Beta-Sitosterol Plant Extract
What is beta-sitosterol plant extract?
Beta-sitosterol is one of many sterols that come from plants (phytosterols) and have a structure like the cholesterol produced in the body. You can find phytosterols in many plants and thus in foods such as rice bran, wheat germ, corn oils, soybeans, and peanuts. Beta-sitosterol is also available as a natural health product.
What is beta-sitosterol used for?
Beta-sitosterol is said to lower cholesterol levels and reduce the risk of some cancers. It also is said to relieve symptoms of benign prostatic hyperplasia (BPH). How beta-sitosterol works is not known. It may be related to cholesterol metabolism or anti-inflammatory effects.
A review of studies done on beta-sitosterol showed that men who took it had fewer symptoms than men who took a placebo.

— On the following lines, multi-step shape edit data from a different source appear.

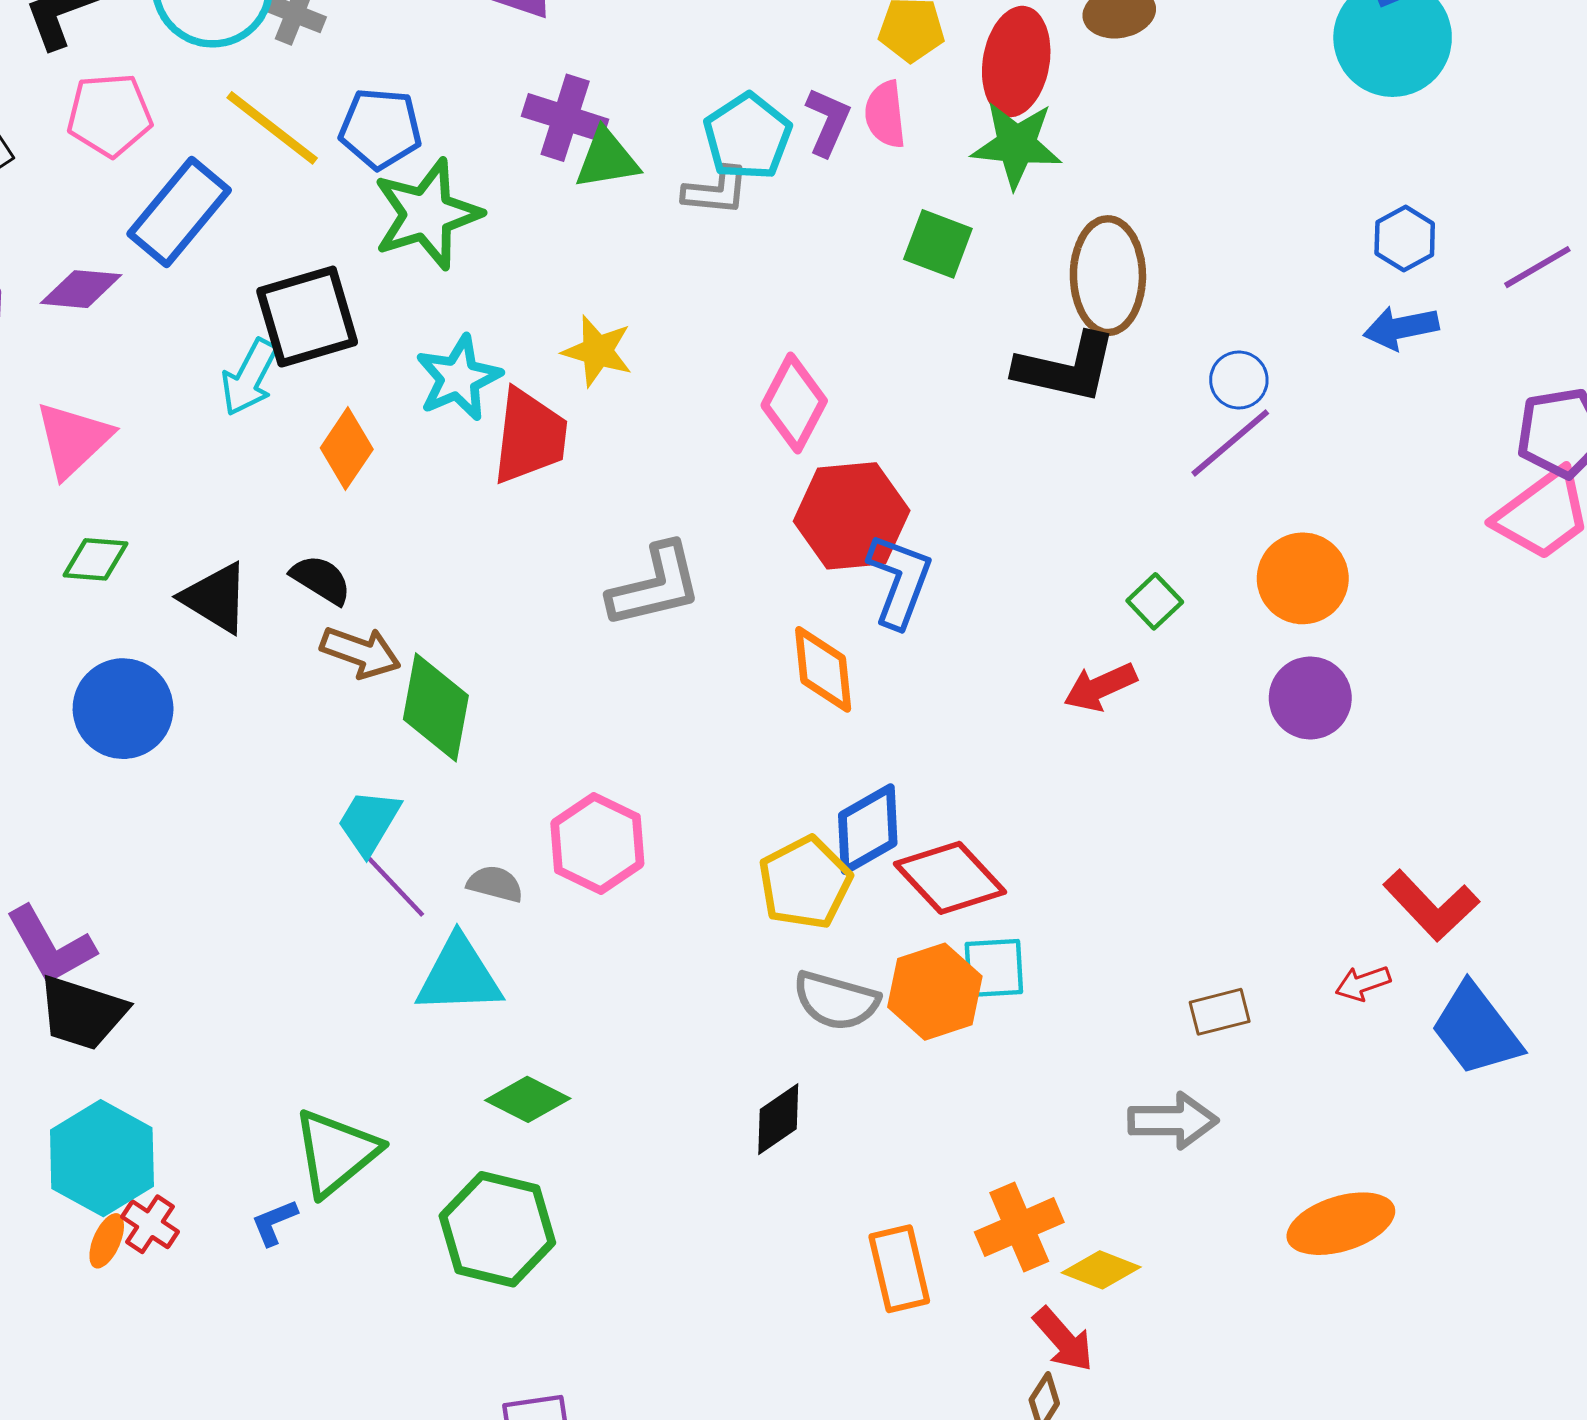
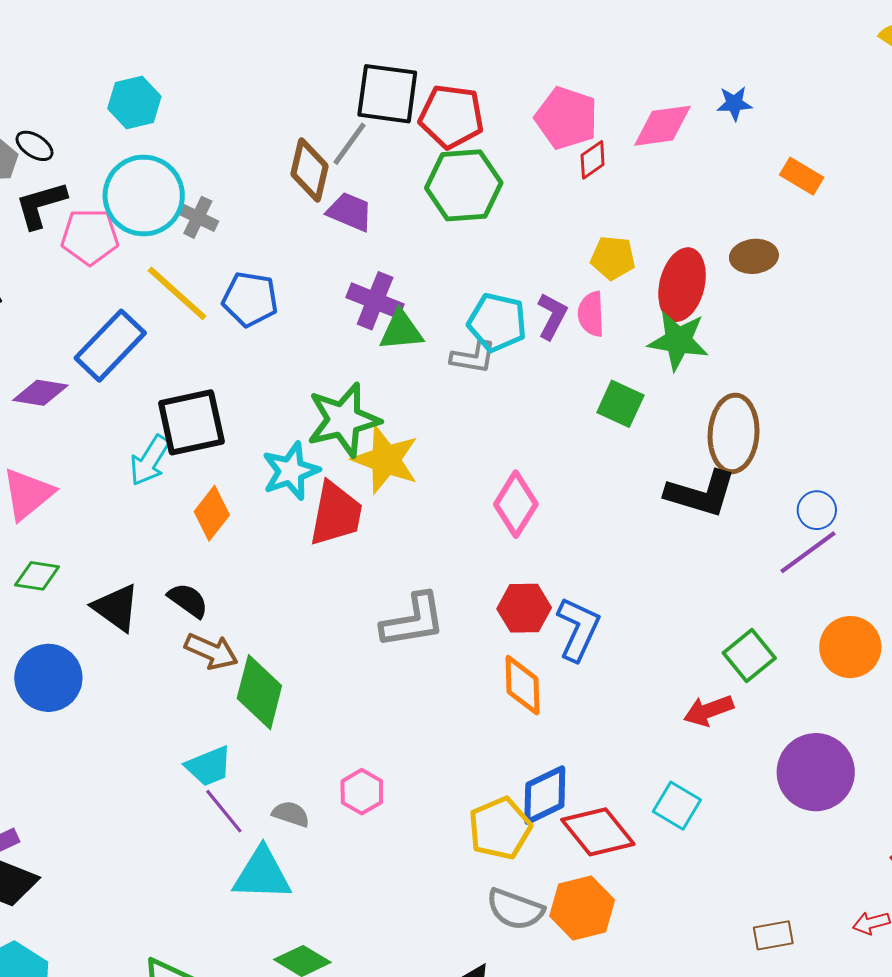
pink pentagon: (110, 115) -> (90, 237), moved
cyan pentagon: (747, 137) -> (497, 322), turned -30
green star: (427, 214) -> (343, 420), moved
yellow star: (597, 351) -> (386, 460), size x1.4
red hexagon: (852, 516) -> (524, 608), moved, size x0.7
green square: (1155, 601) -> (749, 655), size x1.4
purple circle: (1310, 698) -> (816, 772), moved, size x1.4
cyan trapezoid: (369, 822) -> (209, 766), turned -147
pink hexagon: (597, 844) -> (362, 792), size x0.7
cyan square: (994, 968) -> (677, 806), moved, turned 30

Symptoms were measured using the International Prostate Symptom Score (IPSS). Men who took beta-sitosterol also had a better urine flow rate then men who took a placebo.footnote 1
Research supports the fact that phytosterols, including beta-sitosterol, can reduce cholesterol levels. Some studies suggest that phytosterols may reduce the risk of some cancers, but more research is needed to know how well they really work.
Is beta-sitosterol safe?
Few problems have been reported among men taking beta-sitosterol for BPH. Some men may have problems with their stomach and digestion. Beta-sitosterol's ability to prevent complications of BPH is not known.
Men who have problems urinating should see a doctor to rule out prostate cancer or other diseases. Prostate cancer is treatable, but treatment may be more successful when you find and treat the cancer as early as possible.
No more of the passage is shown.